Rangga mengusap air mata Grael dengan lembut, hatinya begitu sakit melihat wanita yang dia cintai begitu lemah duduk di kursi roda, raut wajah cantiknya terlihat pucat dengan bibir yang gemetar.
"Maafin, aku! Maaf, kalau aku sudah menyakiti perasaan kamu! Tapi jujur, aku menyesal apa yang sudah aku lakukan, Ay! Jadi please ... kasih aku kesempatan buat tidak mengulangi kesalahan yang sama!" pinta Rangga yang ikut meneteskan air matanya.
"Apa kamu mencintainya?" tanya Grael dengan suara yang begitu lemah dan lirih.
Rangga yang mendengar suara gadis yang sudah dia rindukan belakangan akhir ini, begitu lemah. Hatinya menjadi sakit mendengar penuturan dari kekasihnya.
"Demi Tuhan, aku nggak cinta sama dia!" Rangga menatap mata Grael dengan serius dengan kedua mata yang sama-sama memerah dan mengeluarkan air mata.
"Terus kenapa kamu cium, dia!" bentak Grael dengan suara yang begitu lirih.
"Maafin aku, maaf ... Ay!" Rangga mencium tangan yang terlihat kurus itu dengan beribu-ribu memohon maaf kepada sang kekasih.

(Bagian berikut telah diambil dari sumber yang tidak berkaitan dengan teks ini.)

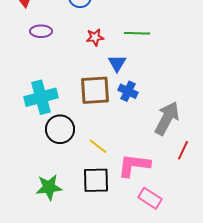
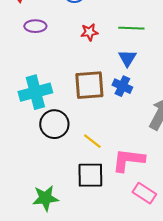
blue triangle: (117, 63) -> (127, 58), moved
green star: (49, 187) -> (45, 198), moved

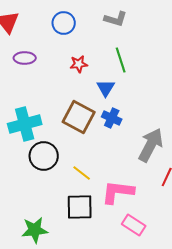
green line: (131, 28) -> (121, 60), turned 70
blue triangle: (127, 58) -> (106, 88), moved
brown square: (89, 85) -> (79, 117), turned 32

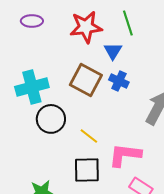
red star: (79, 64) -> (86, 27), size x1.8

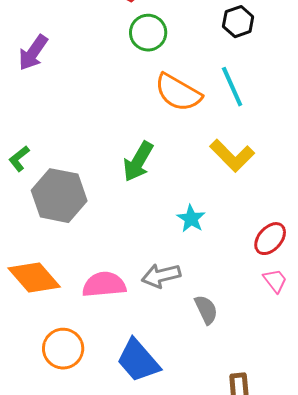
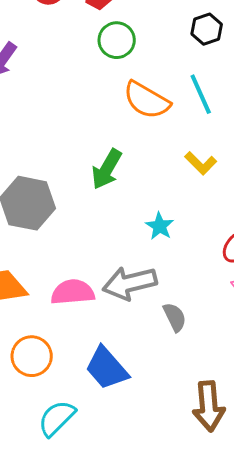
yellow L-shape: (232, 156) -> (201, 163), size x0.7
gray arrow: (161, 276) -> (130, 283), size x1.4

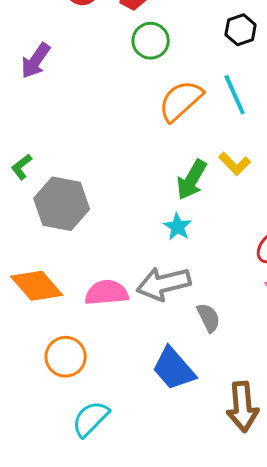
orange semicircle: (147, 100) -> (181, 101), turned 108
green arrow: (107, 169) -> (192, 180), moved
cyan star: (160, 226) -> (178, 227), moved
blue trapezoid: (107, 368) -> (174, 369), moved

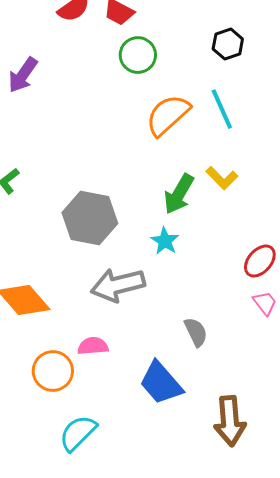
gray hexagon: (62, 204) -> (90, 218), moved
gray arrow: (164, 284) -> (118, 285), moved
pink semicircle: (107, 293) -> (93, 346), moved, size x0.7

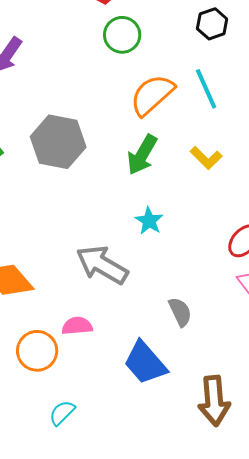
green arrow: (179, 194) -> (142, 155), moved
gray hexagon: (90, 218) -> (58, 142), moved
gray arrow: (118, 285) -> (102, 265), turned 44
cyan semicircle: (78, 433) -> (62, 413), size x0.7

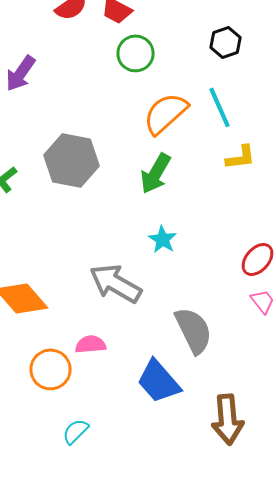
yellow L-shape: (206, 158) -> (241, 157), moved, turned -52
gray semicircle: (180, 312) -> (194, 330), size x1.6

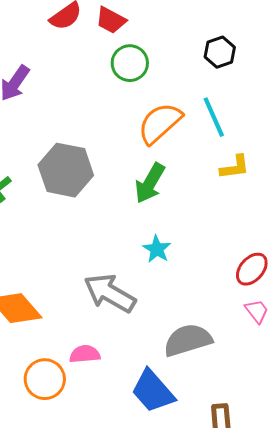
gray semicircle: (194, 330) -> (188, 340), turned -81

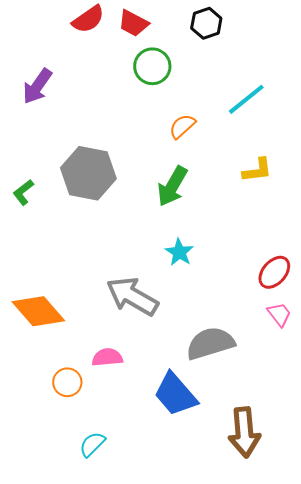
black hexagon: (220, 52) -> (206, 23), moved
cyan line: (214, 117) -> (246, 99), moved, turned 75
orange semicircle: (160, 123) -> (182, 126), size x0.6
orange circle: (45, 379) -> (67, 382), size x0.7

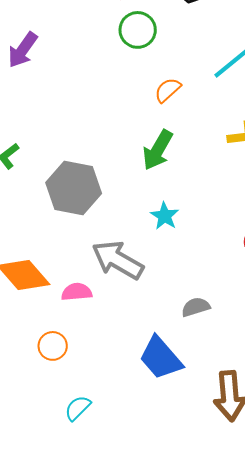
gray hexagon: (88, 173) -> (74, 188), moved
gray semicircle: (210, 343) -> (196, 307), size x0.6
pink semicircle: (107, 357) -> (77, 292), moved

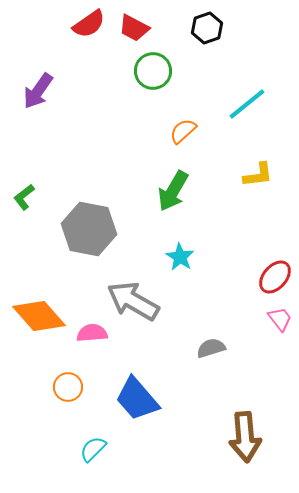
blue trapezoid: (161, 358) -> (137, 399), moved

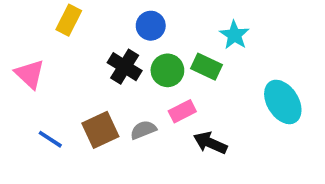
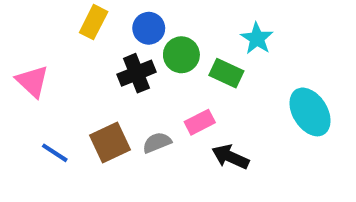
yellow rectangle: (69, 20) -> (94, 22), moved
blue circle: (151, 26) -> (149, 28), moved
black cross: (125, 67) -> (136, 73), turned 36
green circle: (167, 70) -> (181, 55), moved

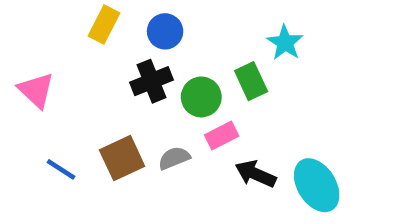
green circle: (181, 55) -> (201, 97), moved
green rectangle: (226, 73) -> (251, 81), turned 40
cyan ellipse: (310, 112) -> (317, 185), moved

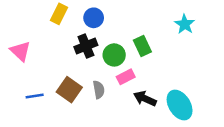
cyan star: (285, 43) -> (185, 24), moved
brown square: (122, 158) -> (69, 90), turned -30
gray semicircle: (174, 158) -> (99, 90), turned 102
blue line: (61, 169) -> (35, 96), turned -42

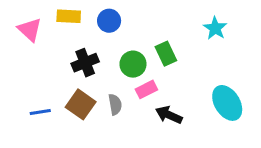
yellow rectangle: (59, 14) -> (69, 16), turned 66
black cross: (86, 46) -> (85, 63), moved
pink triangle: (20, 51) -> (30, 30), moved
cyan ellipse: (180, 105) -> (227, 103), moved

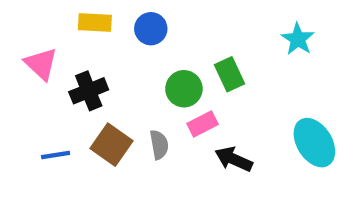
pink triangle: (30, 30) -> (41, 64), moved
black cross: (85, 63) -> (89, 91), moved

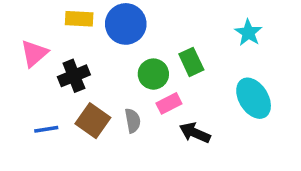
blue circle: (151, 29) -> (126, 24), size x1.5
pink triangle: (41, 64) -> (34, 53), turned 36
cyan ellipse: (314, 143) -> (254, 98), moved

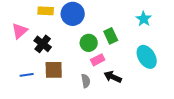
black cross: (74, 76) -> (43, 44), turned -30
brown square: (93, 121) -> (54, 70), turned -36
gray semicircle: (133, 121) -> (86, 81), moved

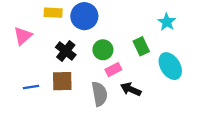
green rectangle: (111, 36) -> (141, 46), moved
black cross: (43, 44) -> (66, 51), moved
gray semicircle: (86, 81) -> (99, 94), size x1.5

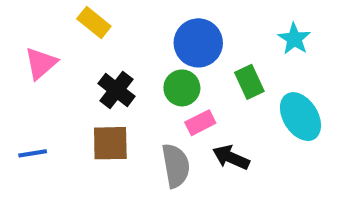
yellow rectangle: (53, 13) -> (94, 22), turned 36
blue circle: (84, 16) -> (198, 43), moved
blue line: (31, 87) -> (33, 153), moved

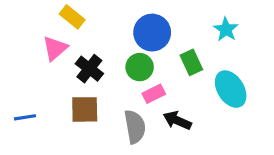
pink triangle: (41, 63) -> (55, 48), moved

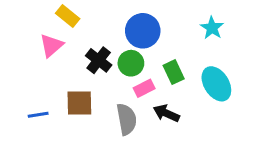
green rectangle: (191, 62) -> (174, 72), moved
black cross: (89, 69) -> (99, 60), moved
blue line: (25, 117) -> (38, 115), moved

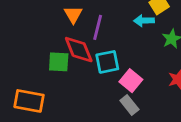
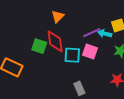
purple line: (98, 27) -> (92, 33), moved, turned 36
pink square: (131, 81) -> (90, 52), moved, turned -35

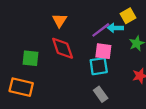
green square: (39, 46) -> (31, 58), moved
cyan square: (72, 55) -> (99, 66), moved

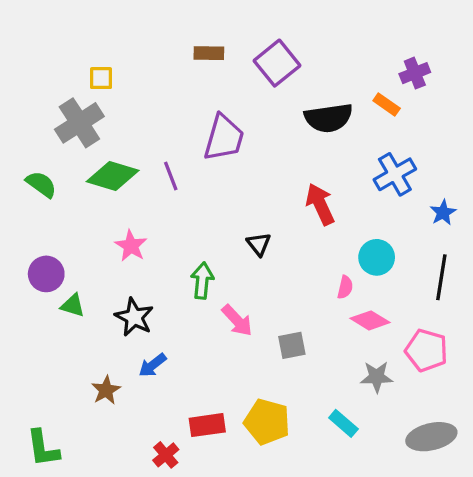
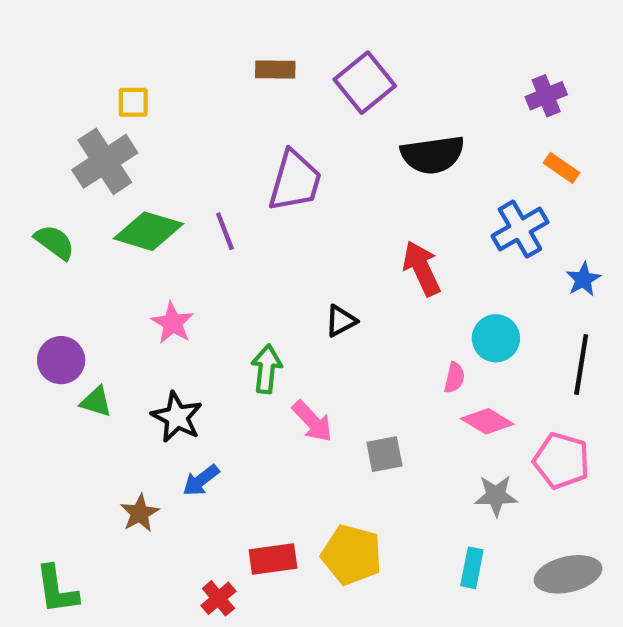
orange rectangle: (387, 105) -> (561, 168), moved
black triangle: (259, 244) -> (341, 321), turned 40
cyan rectangle: (343, 423) -> (472, 568), moved, turned 60

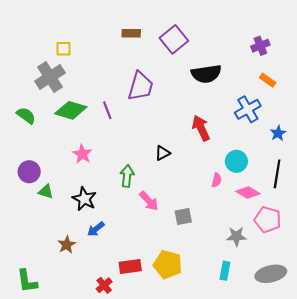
pink diamond: (487, 421) -> (248, 193), moved

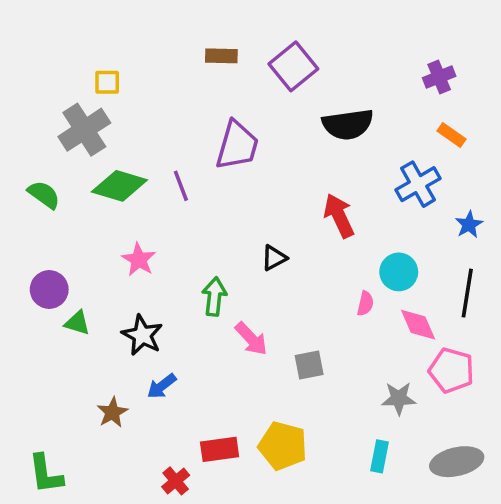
pink diamond: (248, 193) -> (418, 325), turned 35

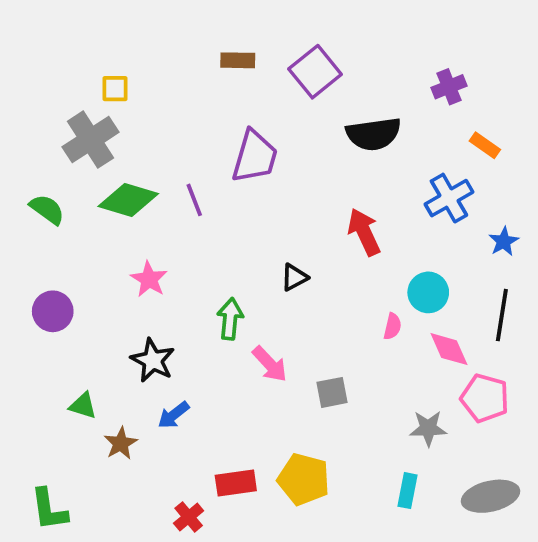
purple cross: (439, 77) -> (449, 87), moved
green triangle: (77, 323) -> (83, 406), moved

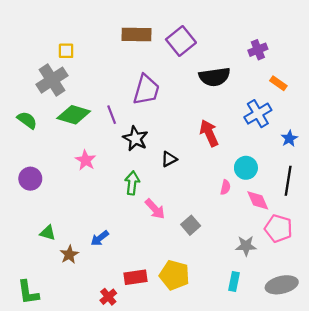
brown rectangle: (238, 60) -> (137, 35), size x1.5
black star: (153, 360) -> (135, 139), moved
gray square: (332, 392) -> (191, 225), turned -30

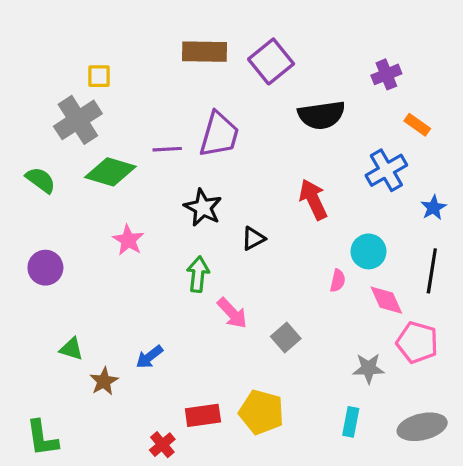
purple line: (112, 115) -> (167, 149), moved, turned -72

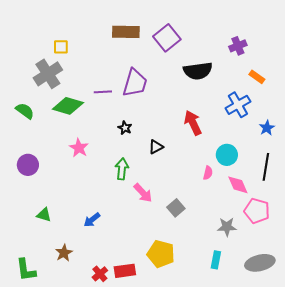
black star: (203, 208) -> (125, 128), size x0.6
brown star: (104, 381) -> (64, 253), moved
red rectangle: (203, 415) -> (125, 271), moved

"Hubungan kita sudah berakhir Rangga, tidak ada yang harus dipertahankan! Aku sudah ikhlas bila kamu bersama dia." Grael melepaskan tangannya dan mulai menjalankan kursi rodanya.
"Ay ... aku tuh sama Veby cuma ciuman, bukan tidur bareng! Jadi please ... jangan hanya karena gara-gara hal sepele, kamu membatalkan pernikahan kita!" Rangga terus berusaha membujuk Grael, dia menahan kursi roda gadis itu agar berhenti. Akan tetapi Gracia berlari ke arah sang adik dan memeluknya.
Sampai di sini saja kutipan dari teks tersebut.